Dal punto di vista tributario le grandi imprese transnazionali che concludono affari tramite il web avranno così uno stabilimento ideale (ma non per questo irreale) tassabile nell’area in cui si addensa la clientela, con cui intrecciano i loro rapporti di comunicazione immateriale tramite telefoni, fax, computer.
Questa è una buona tassa, per almeno cinque ragioni.
1) Innanzitutto, perché dà al nostro paese un gettito fiscale che però non è a carico dei contribuenti italiani, già tartassati, ma deriva da operatori multinazionali. I quali fanno guadagni in Italia, usufruendo della nostra rete di comunicazione, delle spese pubbliche del nostro governo nazionale e di quelli regionali e locali, che supportano e tutelano la conclusione e il rispetto dei contratti e il trasporto della merce che essi ci vendono e la effettuazione dei servizi che danno.
2) In secondo luogo questa è una buona tassa perché pone fine almeno parzialmente alla ingiustizia e alla beffa della evasione legale sistematica da parte delle multinazionali del web, mediante il trucco della residenza fiscale di comodo; non è giusto ed è immorale che noi paghiamo e loro no, solo perché c’è una lacuna nella legge, dovuta non alla difficoltà tecnica di costruire il rimedio ma a quella politica di attuarlo; ma anche perché vi si oppongono lobby di grosso calibro e governi di paesi che con loro colludono.

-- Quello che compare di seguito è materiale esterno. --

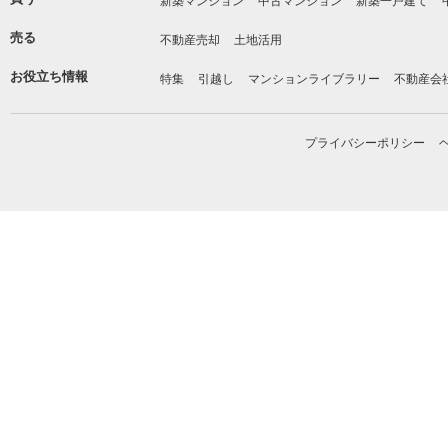
新築マンション
中古マンション
新築一戸建て
売る
不動産売却
土地活用
お役立ち情報
特集
引越し
マンションライブラリー
不動産会
プライバシーポリシー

3) La terza ragione per cui questa è una buona tassa è che essa toglie o riduce la concorrenza sleale che sin qui hanno fatto gli affari via web degli operatori multinazionali alle imprese operanti fanno con esercizi insediati sul nostro territorio: le quali debbono pagare imposte, tasse e contributi nazionali, regionali e locali dovuti da chi ha residenza o domicilio in un comune italiano.
4) La quarta ragione per cui la web tax è una buona tassa è che pone rimedio, almeno parziale, alla concorrenza sleale che subiscono le imprese e gli enti italiani operanti mediante la rete, che pagano le imposte sugli utili, da esse dovute per gli affari effettuati via web, mentre le multinazionali si sono avvalse di regimi di privilegio, fruendo di cospicue rendite fiscali.

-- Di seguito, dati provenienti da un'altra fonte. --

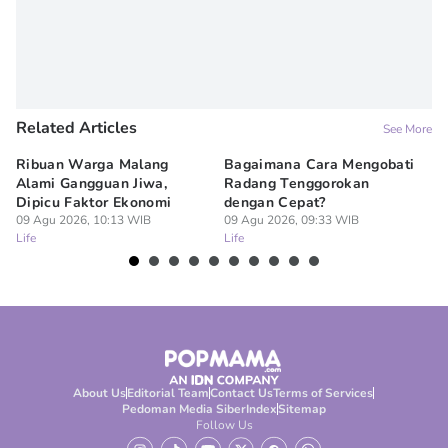
Related Articles
See More
Ribuan Warga Malang
Bagaimana Cara Mengobati
5 
Alami Gangguan Jiwa,
Radang Tenggorokan
Te
Dipicu Faktor Ekonomi
dengan Cepat?
09
Lif
09 Agu 2026, 10:13 WIB
09 Agu 2026, 09:33 WIB
Life
Life
About Us
Editorial Team
Contact Us
Terms of Services
Pedoman Media Siber
Index
Sitemap
Follow Us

Queste due ultime ragioni per cui la web tax è una buona tassa, hanno a loro merito anche la difesa del made in Italy da ingiustizie e handicap fiscali.

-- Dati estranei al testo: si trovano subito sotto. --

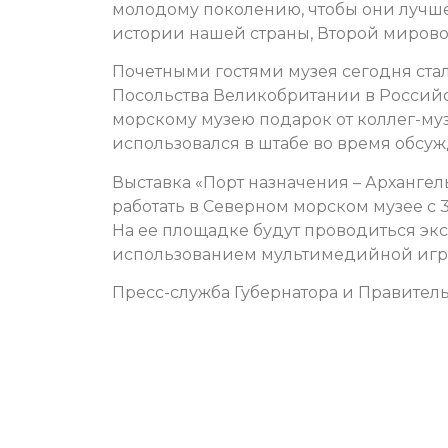
молодому поколению, чтобы они лучш
истории нашей страны, Второй мирово
Почетными гостями музея сегодня ста
Посольства Великобритании в Россий
морскому музею подарок от коллег-му
использовался в штабе во время обсу
Выставка «Порт назначения – Архангел
работать в Северном морском музее с 31
На ее площадке будут проводиться экс
использованием мультимедийной игры 
Пресс-служба Губернатора и Правитель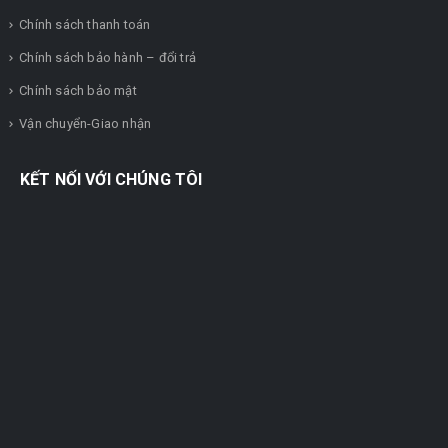
Chính sách thanh toán
Chính sách bảo hành – đổi trả
Chính sách bảo mật
Vận chuyển-Giao nhận
KẾT NỐI VỚI CHÚNG TÔI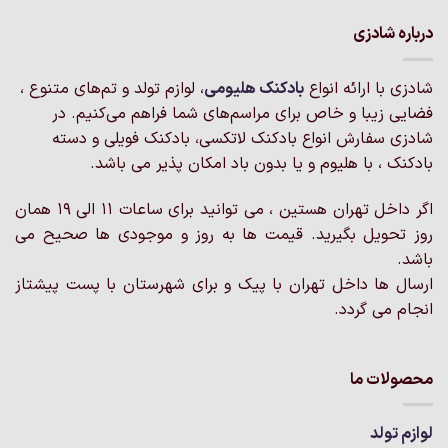
درباره شادزی
شادزی با ارائه انواع
بادکنک‌ هلیومی
، لوازم تولد و تم‌های متنوع ،
فضایی زیبا و خاص برای مراسم‌های شما فراهم می‌کنیم. در
شادزی سفارش انواع بادکنک لاتکسی، بادکنک فویلی و دسته
بادکنک ، با هلیوم و یا بدون باد امکان پذیر می باشد.
اگر داخل تهران هستین ، می توانید برای ساعات 11 الی 19 همان
روز تحویل بگیرید. قیمت ها به روز و موجودی ها صحیح می
باشد.
ارسال ها داخل تهران با پیک و برای شهرستان با پست پیشتاز
انجام می گردد.
محصولات ما
لوازم تولد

5) Ultima ragione in ordine di elenco, ma non di importanza: se è vero che lo sviluppo del commercio internazionale si attua sempre più con l’economia immateriale, è anche vero che ciò deve poter aver luogo tramite una concorrenza leale, non quella sleale, basata sul farlocco fiscale, che genera gigantismi artificiali.
Ci si augura che dalle buone intenzioni si passi ai fatti, superando l’opposizione degli Stati che hanno dato regimi di favore alla multinazionali del web per trarne beneficio. [spacer height=”20px”]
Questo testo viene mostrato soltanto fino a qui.